HSBC and Standard Chartered’s recent decisions to give their backing to China’s controversial new national security law for Hong Kong are not going down too well with some of their employees in the territory. But Hong Kong-based staff at the two banks are generally wary about publicly challenging their employers over the politically charged issue.
One HSBC banker, who asked not to be named, says he and many of his local colleagues oppose the security legislation because they think it undermines Hong Kong’s autonomy. But while he will continue to express these opinions in private, he will not do so in the office and will not make any comments about HSBC’s new position. Another insider at the bank says HSBC’s policy is now “too political” to discuss openly.
Peter Wong, HSBC’s Asia Pacific CEO, signed a petition in support of China’s proposed law, according to a post on the bank’s official WeChat account yesterday.

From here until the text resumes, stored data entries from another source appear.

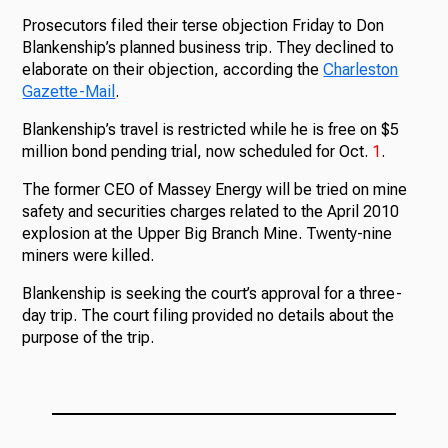
Prosecutors filed their terse objection Friday to Don
Blankenship’s planned business trip. They declined to
elaborate on their objection, according the
Charleston
Gazette-Mail
.
Blankenship’s travel is restricted while he is free on $5
million bond pending trial, now scheduled for Oct.
1
.
The former CEO of Massey Energy will be tried on mine
safety and securities charges related to the April 2010
explosion at the Upper Big Branch Mine. Twenty-nine
miners were killed.
Blankenship is seeking the court’s approval for a three-
day trip. The court filing provided no details about the
purpose of the trip.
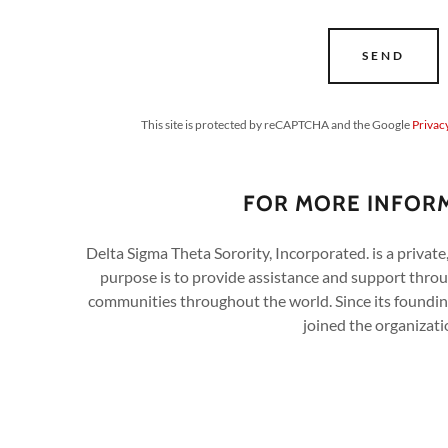
SEND
This site is protected by reCAPTCHA and the Google
Privac
FOR MORE INFOR
Delta Sigma Theta Sorority, Incorporated. is a privat
purpose is to provide assistance and support throu
communities throughout the world. Since its found
joined the organizati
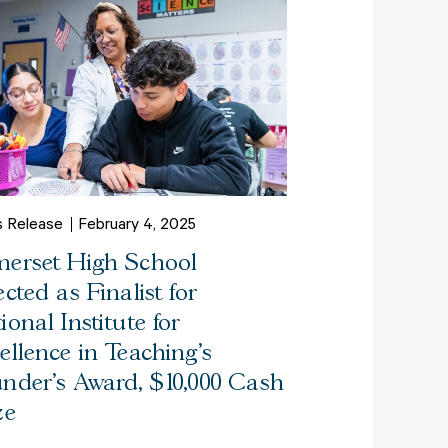
s Release
February 4, 2025
erset High School
ected as Finalist for
ional Institute for
ellence in Teaching’s
nder’s Award, $10,000 Cash
ze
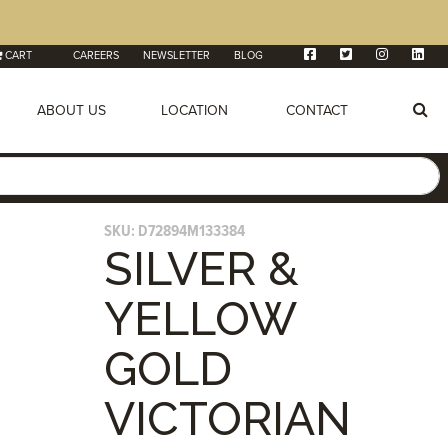
CART
CAREERS
NEWSLETTER
BLOG
ABOUT US
LOCATION
CONTACT
SKU:
D72894M133384
SILVER &
YELLOW
GOLD
VICTORIAN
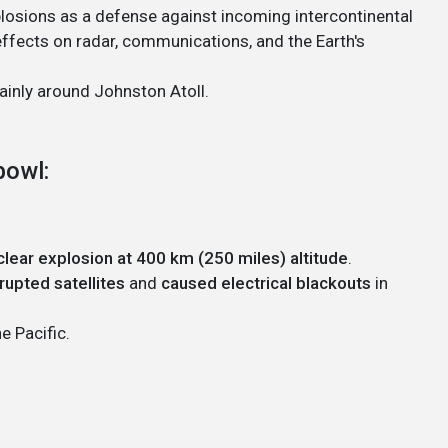
xplosions as a defense against incoming intercontinental
 effects on radar, communications, and the Earth's
inly around Johnston Atoll.
bowl:
lear explosion at 400 km (250 miles) altitude
.
rupted satellites
and
caused electrical blackouts
in
e Pacific.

HSBC supports rules that stabilise Hong Kong’s social order and revitalise its economy under the ‘one country, two systems’ principle, said Wong's statement.
“This statement may annoy some HSBC employees, but bankers run the risk of being sidelined – especially in the current tough market – if they’re seen to overtly protest against it,” says former HSBC banker Rahul Sen, now a headhunter at search firm Boyden.

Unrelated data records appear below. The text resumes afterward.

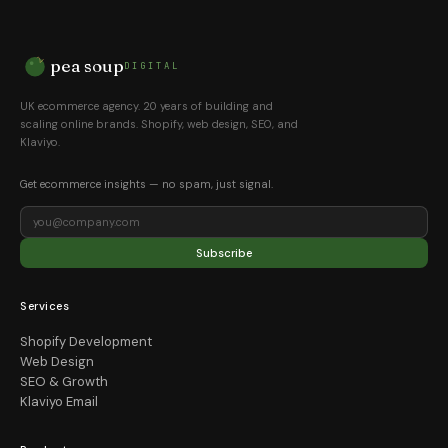
pea soup
DIGITAL
UK ecommerce agency. 20 years of building and
scaling online brands. Shopify, web design, SEO, and
Klaviyo.
Get ecommerce insights — no spam, just signal.
Subscribe
Services
Shopify Development
Web Design
SEO & Growth
Klaviyo Email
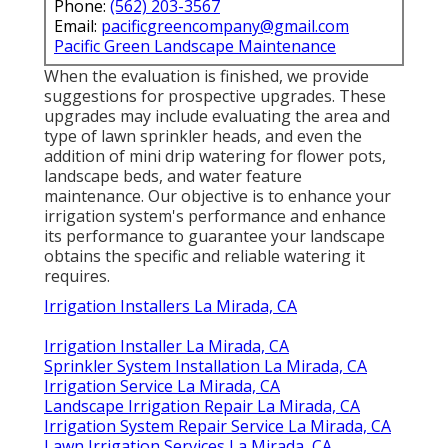
Phone:
(562) 203-3567
Email:
pacificgreencompany@gmail.com
Pacific Green Landscape Maintenance
When the evaluation is finished, we provide
suggestions for prospective upgrades. These
upgrades may include evaluating the area and
type of lawn sprinkler heads, and even the
addition of mini drip watering for flower pots,
landscape beds, and water feature
maintenance. Our objective is to enhance your
irrigation system's performance and enhance
its performance to guarantee your landscape
obtains the specific and reliable watering it
requires.
Irrigation Installers La Mirada, CA
Irrigation Installer La Mirada, CA
Sprinkler System Installation La Mirada, CA
Irrigation Service La Mirada, CA
Landscape Irrigation Repair La Mirada, CA
Irrigation System Repair Service La Mirada, CA
Lawn Irrigation Services La Mirada, CA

Earlier today Standard Chartered, which like HSBC makes most of its profit from Asia, issued a similar statement: “We believe the national security law can help maintain the long-term economic and social stability of Hong Kong. The ‘one country, two systems’ principle is core to the future success of Hong Kong and has always been the bedrock of the business community’s confidence.”
A Stan Chart employee told us that, despite his personal reservations about the law curtailing freedoms in Hong Kong, the bank’s decision makes sense from a business perspective. “Stan Chart’s and HSBC’s support was inevitable and a sensible business move,” adds a trader-turned headhunter in Hong Kong.
Still, the two banks will not have made their decisions lightly. Both are headquartered in the UK, whose government has condemned the security law. HSBC branches in Hong Kong were vandalised by pro-democracy campaigners last year after it closed an account linked to the protest movement.
But Greater China remains the largest market for revenue at both banks, and the one with the most enticing growth prospects. New HSBC CEO Noel Quinn is doubling down on Asian expansion at the expense of Europe. Stan Chart and HSBC have little to gain from not supporting the Chinese and Hong Kong governments as they implement the security law.
By contrast, US and European banks whose operations are not primarily focused on Asian markets have chosen to remain neutral for now rather than support or oppose the legislation, which criminalises acts of subversion against the government and is part of China’s response to the 2019 protests.
We contacted several Western banks in Hong Kong – including Citi, Deutsche Bank, Goldman Sachs and UBS – all of whom declined to comment on the national security law.